It was Saturday afternoon, January 7, 2012.  We had just reviewed the numbers in the spreadsheet while sitting in our usual comfy chairs in the family room, the TV on quietly in the background, freshly poured frosty glasses of iced tea on the side table, the smell of pot roast in the oven wafting through the air (love that word!) and we looked at one another, our eyes locked in a gaze as powerful as an embrace.  Tom took a deep breath and quickly blurted out, his words running together awaiting my reaction and said, "Let's not have a home and travel the world instead."  

I gasped. I paused.  I said, "Wait, give me a minute."  I looked at the spreadsheet.  I removed the rent, the utilities, the car and its insurance, the annual vacation, and all the expenses that would go away if one didn't have a home.  

I added back the following onto the new worksheet: visas, taxes and tips, airfare, ferries, taxis, auto rentals, cruises, food (eating in 6 days a week, eating out once), a monthly (or longer) vacation rental home fully equipped with kitchen and all household goods, entertainment, unexpected expenses and on and on. We talked.  We giggled.  We dreamed aloud.  We accepted that our preliminary numbers were subject to change as we completed more research.

The pot roast was done. The time had flown.  We inhaled our dinner anxious to swallow the next bite in order to say something more, interrupting each other, as we often do. We couldn't watch the favorite shows we had taped during the week.  We talked all night long. The remainder of the weekend was a blur, fingers flying across the keys in our relentless pursuit of more and more information. 

Tentatively, tempering our enthusiasm, over the next several weeks, we came to this startling realization:  If we didn't have a home, with it's fixed monthly expenses, we could travel the world as long as we wanted to, living off of our monthly income alone, as long as it met a strict criteria.
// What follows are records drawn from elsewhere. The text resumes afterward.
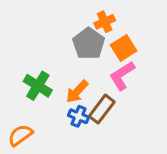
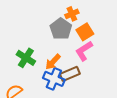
brown rectangle: (102, 109) -> (70, 74), turned 30
blue cross: (78, 116) -> (54, 79), size x1.5

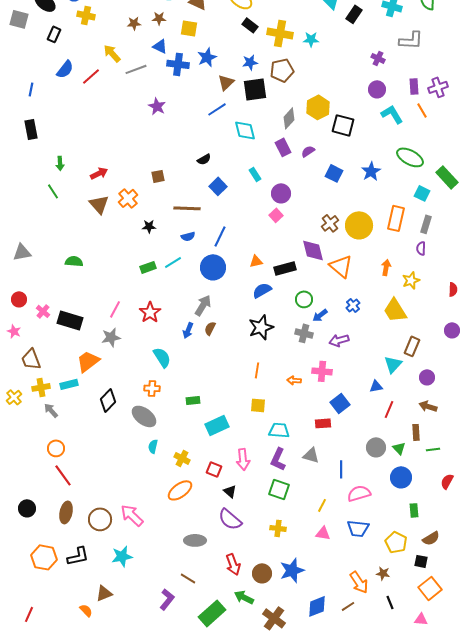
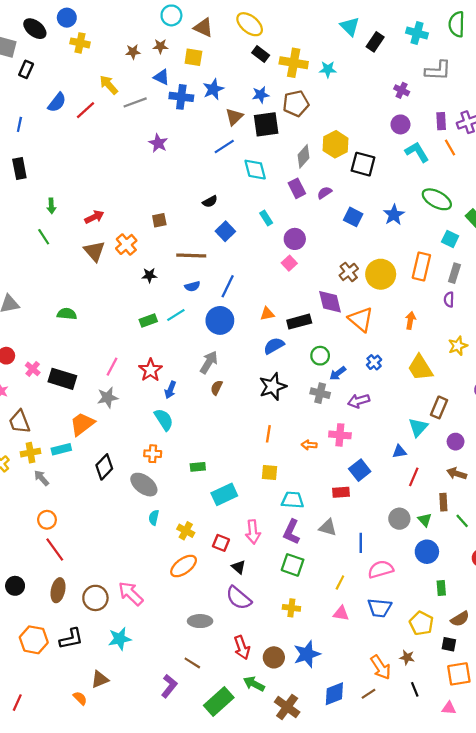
black rectangle: (54, 34) -> (26, 69), moved
yellow star: (411, 280) -> (458, 346), moved
blue arrow: (188, 330) -> (170, 390), moved
green line: (433, 449) -> (462, 521), turned 56
orange square: (430, 588) -> (459, 674), turned 30

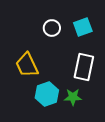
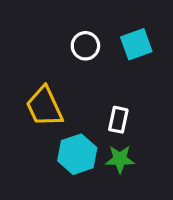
white rectangle: (84, 67) -> (118, 120), moved, size x0.6

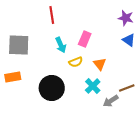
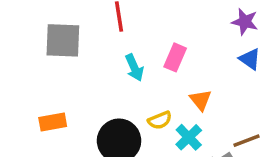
gray square: (19, 45) -> (63, 40), moved
yellow semicircle: (76, 62) -> (160, 120), moved

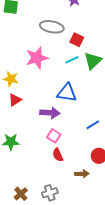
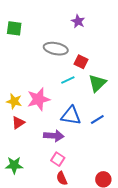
pink star: (37, 58) -> (39, 99), moved
cyan line: (72, 60) -> (68, 80), moved
blue line: (93, 125) -> (97, 120), moved

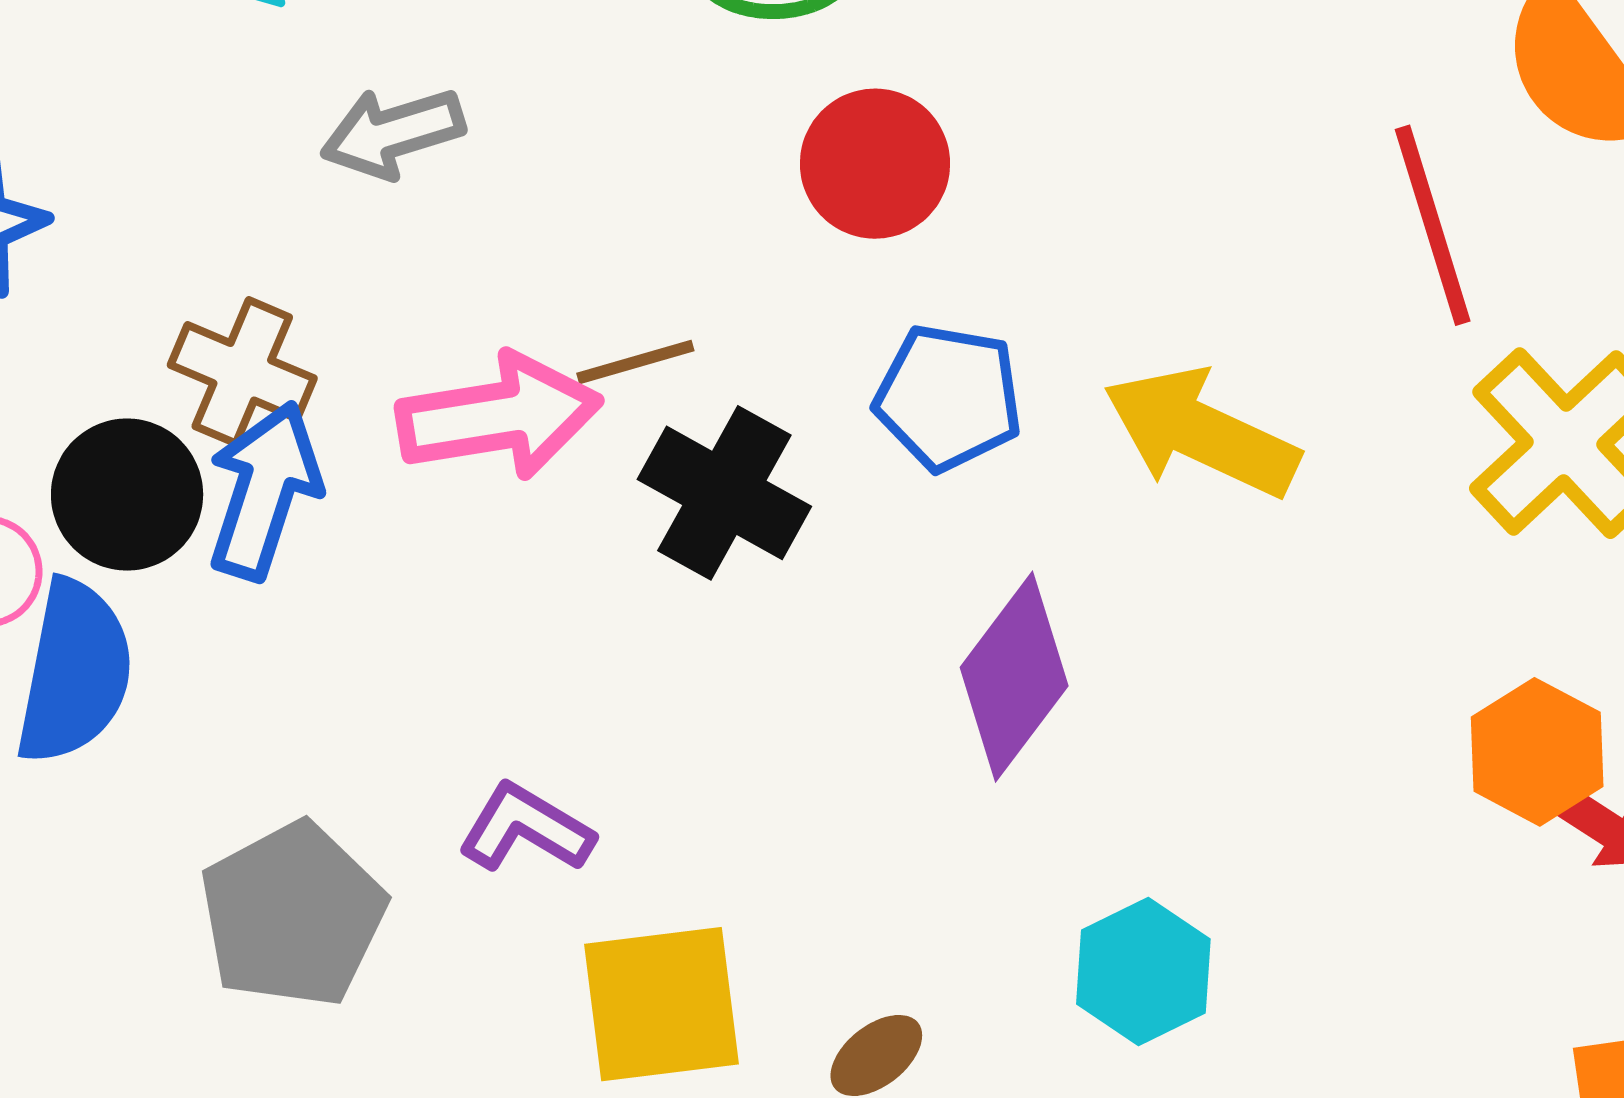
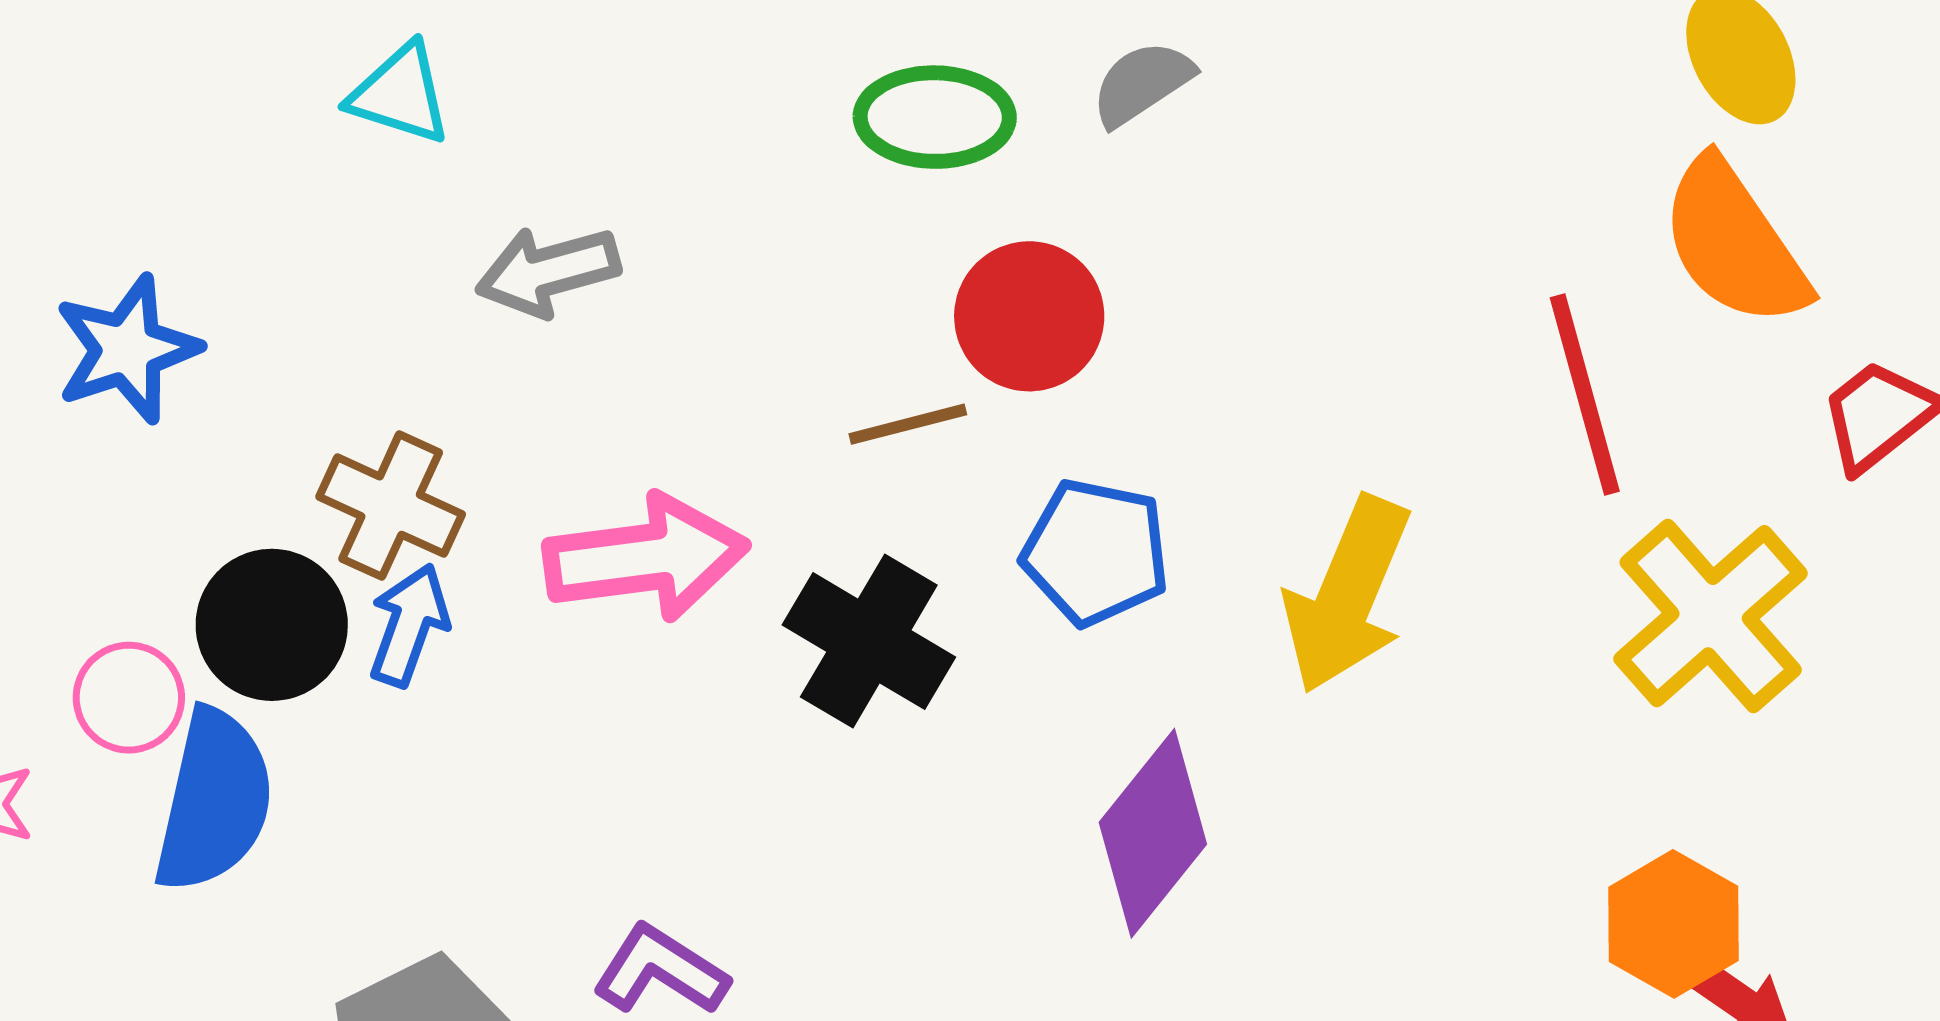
brown line: (635, 362) -> (908, 424), moved
yellow arrow: (1201, 433) -> (1347, 595), turned -94
blue arrow: (264, 491) -> (409, 625), size x0.7

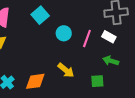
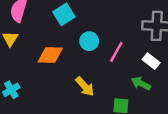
white rectangle: (109, 37) -> (151, 61), moved
orange diamond: (35, 81) -> (50, 55), moved

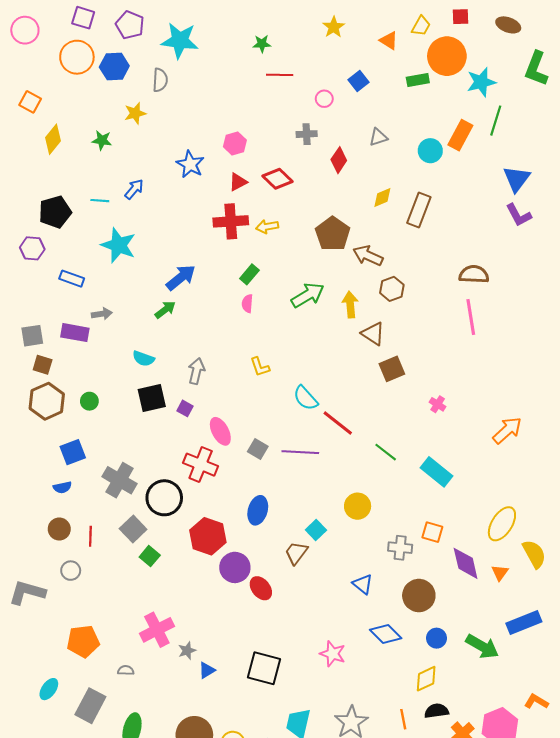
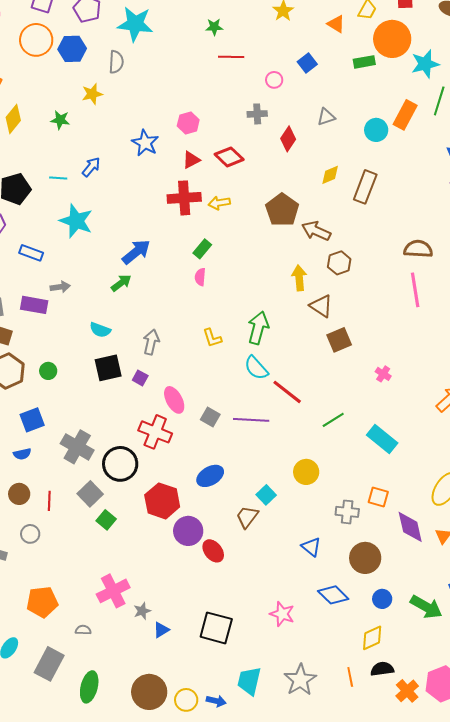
green arrow: (308, 295) -> (258, 328), moved, turned -44
green line: (386, 452) -> (333, 420), turned -70
blue ellipse: (258, 510) -> (210, 476), turned 44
Now, two and a half months later, after hundreds of hours of research, we have booked out and paid deposits for 492 days beginning October 31, 2012 with more plans brewing imminently.  Planning is a full time job in itself.  

The next post will include:  the strict criteria to make this possible.  And soon...the set itinerary thus far, the resources we have used to make this possible, the endless list of "to do's," the amazing people we have encountered all over the world and most of all the preparation we are making for all the "what ifs" that we will surely encounter along the way.  Then, of course, there are the "unknown's" that we choose to acknowledge exist and pray that our good sense and resources will guide us along the way.

Fearful...a little.  Joyful...a lot.